**Data provided**.
== Segment start ==

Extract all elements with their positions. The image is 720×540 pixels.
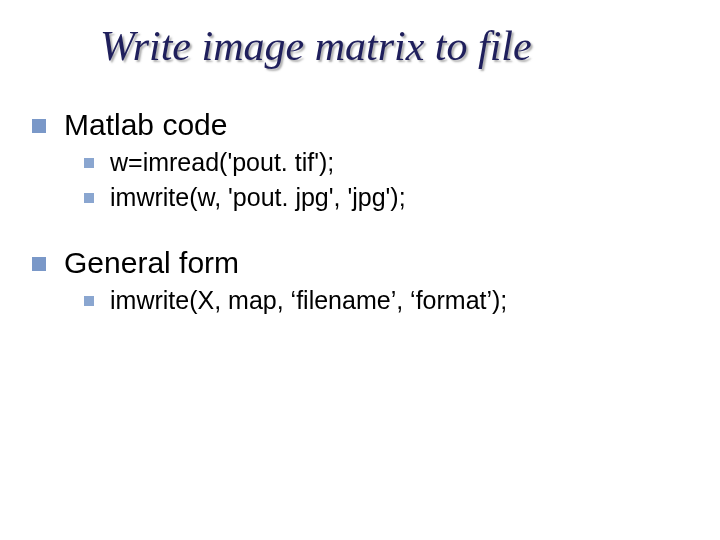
slide: Write image matrix to file Matlab code w…	[0, 0, 720, 540]
code-line: imwrite(X, map, ‘filename’, ‘format’);	[110, 286, 507, 315]
square-bullet-icon	[84, 193, 94, 203]
spacer	[32, 214, 700, 242]
slide-title: Write image matrix to file	[100, 22, 532, 70]
square-bullet-icon	[32, 119, 46, 133]
list-item: Matlab code	[32, 108, 700, 142]
slide-body: Matlab code w=imread('pout. tif'); imwri…	[32, 104, 700, 317]
list-item: General form	[32, 246, 700, 280]
list-item: imwrite(w, 'pout. jpg', 'jpg');	[84, 183, 700, 212]
square-bullet-icon	[84, 158, 94, 168]
section-heading: Matlab code	[64, 108, 227, 142]
code-line: imwrite(w, 'pout. jpg', 'jpg');	[110, 183, 406, 212]
code-line: w=imread('pout. tif');	[110, 148, 334, 177]
section-heading: General form	[64, 246, 239, 280]
list-item: w=imread('pout. tif');	[84, 148, 700, 177]
square-bullet-icon	[32, 257, 46, 271]
list-item: imwrite(X, map, ‘filename’, ‘format’);	[84, 286, 700, 315]
square-bullet-icon	[84, 296, 94, 306]
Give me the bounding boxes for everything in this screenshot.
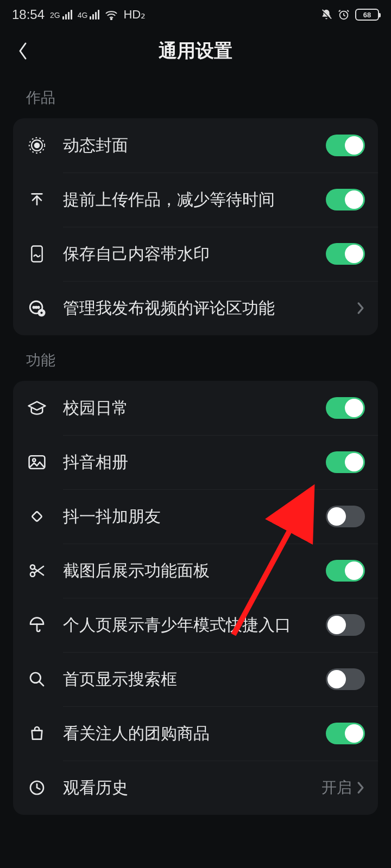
row-label: 动态封面	[63, 136, 326, 155]
section-header-works: 作品	[0, 73, 391, 118]
upload-icon	[26, 189, 48, 210]
status-time: 18:54	[12, 7, 45, 22]
toggle-shake-friends[interactable]	[326, 506, 365, 527]
shopping-bag-icon	[26, 723, 48, 744]
toggle-watermark[interactable]	[326, 243, 365, 265]
svg-rect-14	[29, 456, 45, 469]
umbrella-icon	[26, 614, 48, 636]
row-watch-history[interactable]: 观看历史 开启	[13, 761, 378, 815]
svg-point-11	[37, 307, 39, 308]
row-teen-shortcut[interactable]: 个人页展示青少年模式快捷入口	[13, 598, 378, 652]
page-title: 通用设置	[159, 39, 232, 63]
row-manage-comments[interactable]: 管理我发布视频的评论区功能	[13, 281, 378, 335]
page-header: 通用设置	[0, 29, 391, 73]
comment-settings-icon	[26, 297, 48, 319]
toggle-campus[interactable]	[326, 397, 365, 419]
row-campus[interactable]: 校园日常	[13, 381, 378, 435]
signal-2g-icon	[62, 10, 72, 20]
svg-point-9	[33, 307, 35, 308]
row-label: 提前上传作品，减少等待时间	[63, 190, 326, 209]
svg-point-0	[111, 18, 112, 20]
section-card-features: 校园日常 抖音相册 抖一抖加朋友 截图后展示功能面板 个人页展示青少年模式快捷入…	[13, 381, 378, 815]
svg-rect-7	[31, 246, 42, 261]
status-2g-label: 2G	[50, 11, 60, 20]
wifi-icon	[105, 9, 118, 20]
toggle-home-search[interactable]	[326, 668, 365, 690]
row-label: 抖音相册	[63, 452, 326, 472]
row-label: 保存自己内容带水印	[63, 244, 326, 264]
svg-point-15	[33, 458, 35, 461]
back-button[interactable]	[7, 35, 39, 67]
row-dynamic-cover[interactable]: 动态封面	[13, 118, 378, 173]
toggle-preupload[interactable]	[326, 189, 365, 210]
battery-icon: 68	[355, 9, 379, 21]
status-hd-label: HD₂	[123, 8, 146, 22]
graduation-cap-icon	[26, 397, 48, 419]
row-label: 管理我发布视频的评论区功能	[63, 298, 356, 318]
status-4g-label: 4G	[78, 11, 88, 20]
scissors-icon	[26, 560, 48, 582]
row-label: 看关注人的团购商品	[63, 724, 326, 743]
rotate-icon	[26, 506, 48, 527]
section-card-works: 动态封面 提前上传作品，减少等待时间 保存自己内容带水印 管理我发布视频的评论区…	[13, 118, 378, 335]
row-shake-friends[interactable]: 抖一抖加朋友	[13, 489, 378, 544]
row-screenshot-panel[interactable]: 截图后展示功能面板	[13, 544, 378, 598]
image-file-icon	[26, 243, 48, 265]
row-label: 观看历史	[63, 778, 321, 797]
row-watermark[interactable]: 保存自己内容带水印	[13, 227, 378, 281]
toggle-album[interactable]	[326, 451, 365, 473]
target-icon	[26, 135, 48, 156]
chevron-right-icon	[356, 301, 365, 315]
toggle-teen-shortcut[interactable]	[326, 614, 365, 636]
row-album[interactable]: 抖音相册	[13, 435, 378, 489]
toggle-screenshot-panel[interactable]	[326, 560, 365, 582]
clock-icon	[26, 777, 48, 799]
alarm-clock-icon	[338, 9, 350, 21]
bell-muted-icon	[320, 9, 332, 21]
svg-point-10	[35, 307, 37, 308]
toggle-follow-group-buy[interactable]	[326, 723, 365, 744]
search-icon	[26, 668, 48, 690]
signal-4g-icon	[90, 10, 99, 20]
toggle-dynamic-cover[interactable]	[326, 135, 365, 156]
row-preupload[interactable]: 提前上传作品，减少等待时间	[13, 173, 378, 227]
section-header-features: 功能	[0, 335, 391, 381]
svg-rect-16	[32, 512, 42, 522]
chevron-left-icon	[15, 40, 30, 62]
battery-level: 68	[363, 11, 371, 19]
row-value: 开启	[321, 777, 352, 798]
svg-point-4	[35, 143, 40, 148]
row-label: 抖一抖加朋友	[63, 507, 326, 526]
photo-icon	[26, 451, 48, 473]
chevron-right-icon	[356, 781, 365, 795]
status-bar: 18:54 2G 4G HD₂ 68	[0, 0, 391, 29]
row-label: 校园日常	[63, 398, 326, 418]
row-label: 截图后展示功能面板	[63, 561, 326, 580]
row-label: 首页显示搜索框	[63, 669, 326, 689]
row-home-search[interactable]: 首页显示搜索框	[13, 652, 378, 706]
row-label: 个人页展示青少年模式快捷入口	[63, 615, 326, 635]
row-follow-group-buy[interactable]: 看关注人的团购商品	[13, 706, 378, 761]
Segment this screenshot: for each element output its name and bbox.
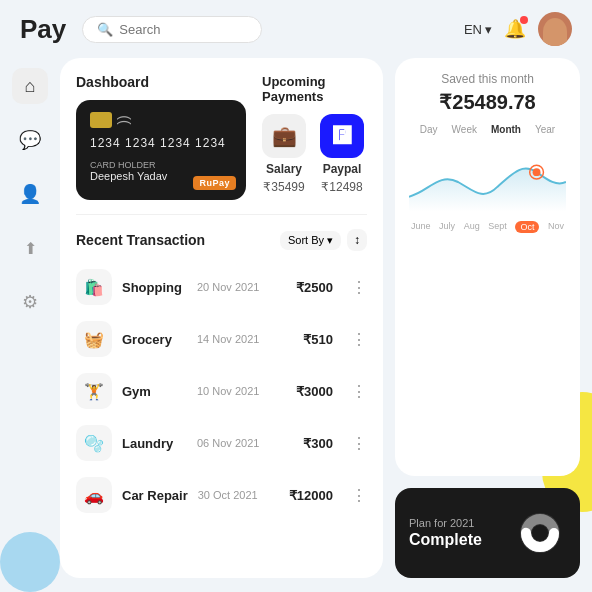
avatar-image: [543, 18, 567, 46]
savings-title: Saved this month: [409, 72, 566, 86]
txn-name: Gym: [122, 384, 187, 399]
payment-item-salary[interactable]: 💼 Salary ₹35499: [262, 114, 306, 194]
right-panel: Saved this month ₹25489.78 Day Week Mont…: [395, 58, 580, 578]
tab-day[interactable]: Day: [416, 122, 442, 137]
sort-chevron-icon: ▾: [327, 234, 333, 247]
txn-amount: ₹510: [303, 332, 333, 347]
txn-name: Shopping: [122, 280, 187, 295]
search-icon: 🔍: [97, 22, 113, 37]
sidebar: ⌂ 💬 👤 ⬆ ⚙: [0, 58, 60, 590]
lang-label: EN: [464, 22, 482, 37]
sort-az-icon: ↕: [354, 233, 360, 247]
sidebar-item-upload[interactable]: ⬆: [12, 230, 48, 266]
txn-more-button[interactable]: ⋮: [351, 278, 367, 297]
txn-name: Laundry: [122, 436, 187, 451]
sidebar-item-user[interactable]: 👤: [12, 176, 48, 212]
txn-amount: ₹2500: [296, 280, 333, 295]
card-chip: [90, 112, 112, 128]
txn-date: 30 Oct 2021: [198, 489, 279, 501]
transaction-list: 🛍️ Shopping 20 Nov 2021 ₹2500 ⋮ 🧺 Grocer…: [76, 265, 367, 517]
month-nov: Nov: [548, 221, 564, 233]
salary-amount: ₹35499: [263, 180, 304, 194]
sort-order-button[interactable]: ↕: [347, 229, 367, 251]
donut-inner: [532, 525, 548, 541]
credit-card: (( 1234 1234 1234 1234 Card Holder Deepe…: [76, 100, 246, 200]
time-tabs: Day Week Month Year: [409, 122, 566, 137]
topbar-right: EN ▾ 🔔: [464, 12, 572, 46]
txn-amount: ₹3000: [296, 384, 333, 399]
tab-week[interactable]: Week: [448, 122, 481, 137]
app-title: Pay: [20, 14, 66, 45]
month-oct[interactable]: Oct: [515, 221, 539, 233]
txn-more-button[interactable]: ⋮: [351, 486, 367, 505]
left-panel: Dashboard (( 1234 1234 1234 1234 Card Ho…: [60, 58, 383, 578]
plan-donut-chart: [514, 507, 566, 559]
payment-items: 💼 Salary ₹35499 🅿 Paypal ₹12498: [262, 114, 367, 194]
sidebar-item-chat[interactable]: 💬: [12, 122, 48, 158]
table-row: 🚗 Car Repair 30 Oct 2021 ₹12000 ⋮: [76, 473, 367, 517]
card-chip-area: ((: [90, 112, 232, 128]
table-row: 🏋️ Gym 10 Nov 2021 ₹3000 ⋮: [76, 369, 367, 413]
bell-icon[interactable]: 🔔: [504, 18, 526, 40]
card-number: 1234 1234 1234 1234: [90, 136, 232, 150]
chart-active-point: [533, 168, 541, 176]
avatar[interactable]: [538, 12, 572, 46]
txn-more-button[interactable]: ⋮: [351, 330, 367, 349]
txn-date: 14 Nov 2021: [197, 333, 293, 345]
dashboard-title: Dashboard: [76, 74, 246, 90]
txn-amount: ₹12000: [289, 488, 333, 503]
table-row: 🧺 Grocery 14 Nov 2021 ₹510 ⋮: [76, 317, 367, 361]
paypal-icon: 🅿: [320, 114, 364, 158]
month-july: July: [439, 221, 455, 233]
month-sept: Sept: [488, 221, 507, 233]
table-row: 🫧 Laundry 06 Nov 2021 ₹300 ⋮: [76, 421, 367, 465]
carrepair-icon: 🚗: [76, 477, 112, 513]
txn-name: Car Repair: [122, 488, 188, 503]
tab-month[interactable]: Month: [487, 122, 525, 137]
savings-chart: June July Aug Sept Oct Nov: [409, 147, 566, 227]
table-row: 🛍️ Shopping 20 Nov 2021 ₹2500 ⋮: [76, 265, 367, 309]
divider: [76, 214, 367, 215]
paypal-amount: ₹12498: [321, 180, 362, 194]
content-area: Dashboard (( 1234 1234 1234 1234 Card Ho…: [60, 58, 592, 590]
upcoming-payments: Upcoming Payments 💼 Salary ₹35499 🅿 Payp…: [262, 74, 367, 194]
chart-months: June July Aug Sept Oct Nov: [409, 221, 566, 233]
notification-dot: [520, 16, 528, 24]
upcoming-title: Upcoming Payments: [262, 74, 367, 104]
paypal-label: Paypal: [323, 162, 362, 176]
txn-date: 06 Nov 2021: [197, 437, 293, 449]
sort-by-label: Sort By: [288, 234, 324, 246]
tab-year[interactable]: Year: [531, 122, 559, 137]
grocery-icon: 🧺: [76, 321, 112, 357]
card-holder-label: Card Holder: [90, 160, 232, 170]
search-bar[interactable]: 🔍: [82, 16, 262, 43]
dashboard-left: Dashboard (( 1234 1234 1234 1234 Card Ho…: [76, 74, 246, 200]
plan-text: Plan for 2021 Complete: [409, 517, 502, 549]
sort-by-button[interactable]: Sort By ▾: [280, 231, 341, 250]
recent-header: Recent Transaction Sort By ▾ ↕: [76, 229, 367, 251]
savings-amount: ₹25489.78: [409, 90, 566, 114]
main-layout: ⌂ 💬 👤 ⬆ ⚙ Dashboard (( 1234 1234 1234 12…: [0, 58, 592, 590]
sidebar-item-settings[interactable]: ⚙: [12, 284, 48, 320]
month-aug: Aug: [464, 221, 480, 233]
laundry-icon: 🫧: [76, 425, 112, 461]
lang-selector[interactable]: EN ▾: [464, 22, 492, 37]
chart-svg: [409, 147, 566, 217]
txn-more-button[interactable]: ⋮: [351, 434, 367, 453]
txn-date: 10 Nov 2021: [197, 385, 286, 397]
sort-control: Sort By ▾ ↕: [280, 229, 367, 251]
plan-label: Plan for 2021: [409, 517, 502, 529]
txn-more-button[interactable]: ⋮: [351, 382, 367, 401]
savings-card: Saved this month ₹25489.78 Day Week Mont…: [395, 58, 580, 476]
txn-date: 20 Nov 2021: [197, 281, 286, 293]
payment-item-paypal[interactable]: 🅿 Paypal ₹12498: [320, 114, 364, 194]
recent-title: Recent Transaction: [76, 232, 205, 248]
salary-icon: 💼: [262, 114, 306, 158]
txn-amount: ₹300: [303, 436, 333, 451]
salary-label: Salary: [266, 162, 302, 176]
gym-icon: 🏋️: [76, 373, 112, 409]
sidebar-item-home[interactable]: ⌂: [12, 68, 48, 104]
card-logo: RuPay: [193, 176, 236, 190]
lang-chevron: ▾: [485, 22, 492, 37]
search-input[interactable]: [119, 22, 247, 37]
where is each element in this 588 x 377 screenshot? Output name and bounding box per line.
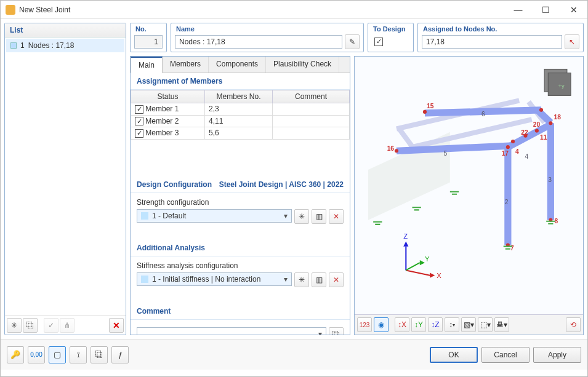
no-field[interactable]: 1 <box>134 35 163 49</box>
name-label: Name <box>171 23 363 33</box>
row-checkbox[interactable] <box>135 105 143 114</box>
tab-bar: Main Members Components Plausibility Che… <box>131 57 350 73</box>
to-design-checkbox[interactable] <box>374 38 383 46</box>
svg-text:Y: Y <box>425 255 430 263</box>
table-row[interactable]: Member 2 4,11 <box>131 115 350 127</box>
table-row[interactable]: Member 1 2,3 <box>131 103 350 116</box>
svg-point-17 <box>549 121 552 125</box>
cfg-lib-button[interactable]: ▥ <box>312 209 326 224</box>
mode2-button[interactable]: ⟟ <box>70 346 87 363</box>
list-item[interactable]: 1 Nodes : 17,18 <box>6 39 124 52</box>
cfg-new-button[interactable]: ✳ <box>294 209 309 224</box>
comment-edit-button[interactable]: ⿻ <box>329 327 344 335</box>
footer: 🔑 0,00 ▢ ⟟ ⿻ ƒ OK Cancel Apply <box>1 339 587 370</box>
analysis-del-button[interactable]: ✕ <box>329 272 344 287</box>
assigned-nodes-label: Assigned to Nodes No. <box>418 23 583 33</box>
svg-point-20 <box>511 140 515 143</box>
svg-marker-44 <box>420 260 425 265</box>
comment-combo[interactable]: ▾ <box>137 327 326 335</box>
svg-text:3: 3 <box>548 177 552 183</box>
apply-button[interactable]: Apply <box>533 347 581 363</box>
row-checkbox[interactable] <box>135 129 143 138</box>
col-members-no[interactable]: Members No. <box>205 90 273 103</box>
copy-item-button[interactable]: ⿻ <box>23 318 38 333</box>
viewport-3d[interactable]: +y <box>354 56 584 335</box>
script-button[interactable]: ƒ <box>111 346 129 363</box>
tab-components[interactable]: Components <box>209 57 266 73</box>
svg-text:16: 16 <box>387 145 395 152</box>
svg-point-16 <box>506 145 510 149</box>
reset-view-button[interactable]: ⟲ <box>566 317 581 332</box>
view-z-button[interactable]: ↕Z <box>428 317 443 332</box>
close-button[interactable]: ✕ <box>560 1 587 18</box>
help-button[interactable]: 🔑 <box>7 346 24 363</box>
viewport-toolbar: 123 ◉ ↕X ↕Y ↕Z ↕▾ ▧▾ ⬚▾ 🖶▾ ⟲ <box>355 314 583 335</box>
nav-cube[interactable]: +y <box>544 69 571 95</box>
print-button[interactable]: 🖶▾ <box>494 317 509 332</box>
tab-members[interactable]: Members <box>163 57 209 73</box>
tab-plausibility[interactable]: Plausibility Check <box>266 57 339 73</box>
show-view-button[interactable]: ◉ <box>374 317 389 332</box>
svg-line-43 <box>406 263 419 270</box>
new-item-button[interactable]: ✳ <box>7 318 22 333</box>
window-title: New Steel Joint <box>19 6 504 14</box>
mode3-button[interactable]: ⿻ <box>91 346 108 363</box>
svg-text:15: 15 <box>427 103 434 109</box>
assigned-nodes-field[interactable]: 17,18 <box>422 35 562 49</box>
stiffness-combo[interactable]: 1 - Initial stiffness | No interaction▾ <box>137 272 292 286</box>
strength-combo[interactable]: 1 - Default▾ <box>137 209 292 223</box>
cfg-del-button[interactable]: ✕ <box>329 209 344 224</box>
col-status[interactable]: Status <box>131 90 205 103</box>
analysis-new-button[interactable]: ✳ <box>294 272 309 287</box>
show-numbers-button[interactable]: 123 <box>357 317 372 332</box>
svg-point-15 <box>395 149 398 153</box>
tab-main[interactable]: Main <box>131 57 163 73</box>
swatch-icon <box>141 276 148 283</box>
render-button[interactable]: ⬚▾ <box>478 317 493 332</box>
view-x-button[interactable]: ↕X <box>395 317 409 332</box>
analysis-lib-button[interactable]: ▥ <box>312 272 326 287</box>
cancel-button[interactable]: Cancel <box>481 347 530 363</box>
filter-button[interactable]: ⋔ <box>60 318 75 333</box>
members-table: Status Members No. Comment Member 1 2,3 <box>131 90 350 140</box>
name-field[interactable]: Nodes : 17,18 <box>175 35 342 49</box>
svg-point-14 <box>423 110 427 114</box>
list-header: List <box>5 23 126 38</box>
display-button[interactable]: ▧▾ <box>461 317 476 332</box>
svg-text:18: 18 <box>554 114 561 121</box>
maximize-button[interactable]: ☐ <box>532 1 560 18</box>
no-label: No. <box>131 23 166 33</box>
svg-text:11: 11 <box>540 134 547 141</box>
view-iso-button[interactable]: ↕▾ <box>445 317 459 332</box>
list-item-index: 1 <box>20 41 25 50</box>
model-view[interactable]: +y <box>355 57 583 314</box>
svg-point-18 <box>535 129 539 133</box>
svg-text:4: 4 <box>515 148 519 155</box>
list-body: 1 Nodes : 17,18 <box>5 38 126 315</box>
svg-point-23 <box>539 108 543 112</box>
row-checkbox[interactable] <box>135 117 143 125</box>
svg-text:7: 7 <box>510 245 514 252</box>
svg-text:Z: Z <box>403 232 408 240</box>
table-row[interactable]: Member 3 5,6 <box>131 127 350 140</box>
check-button[interactable]: ✓ <box>44 318 58 333</box>
pick-nodes-button[interactable]: ↖ <box>565 34 579 49</box>
axis-gizmo: Z X Y <box>403 232 441 279</box>
svg-line-41 <box>406 270 430 275</box>
view-y-button[interactable]: ↕Y <box>411 317 426 332</box>
delete-item-button[interactable]: ✕ <box>109 318 124 333</box>
edit-name-button[interactable]: ✎ <box>345 34 360 49</box>
stiffness-label: Stiffness analysis configuration <box>137 261 344 270</box>
ok-button[interactable]: OK <box>430 347 478 363</box>
col-comment[interactable]: Comment <box>273 90 350 103</box>
svg-text:+y: +y <box>558 83 565 89</box>
minimize-button[interactable]: — <box>504 1 532 18</box>
strength-label: Strength configuration <box>137 198 344 207</box>
units-button[interactable]: 0,00 <box>28 346 45 363</box>
swatch-icon <box>141 212 148 220</box>
svg-marker-40 <box>403 241 408 246</box>
design-cfg-title: Design Configuration Steel Joint Design … <box>131 177 350 193</box>
app-icon <box>6 5 15 15</box>
mode1-button[interactable]: ▢ <box>49 346 66 363</box>
svg-text:4: 4 <box>525 153 528 160</box>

== Segment end ==

**Exercise**. Among the lines of the material above, find those with the word "imwrite". Copy each one.

**Answer to this task**.
code-line: imwrite(X, map, ‘filename’, ‘format’);	[110, 286, 507, 315]
list-item: imwrite(w, 'pout. jpg', 'jpg');	[84, 183, 700, 212]
code-line: imwrite(w, 'pout. jpg', 'jpg');	[110, 183, 406, 212]
list-item: imwrite(X, map, ‘filename’, ‘format’);	[84, 286, 700, 315]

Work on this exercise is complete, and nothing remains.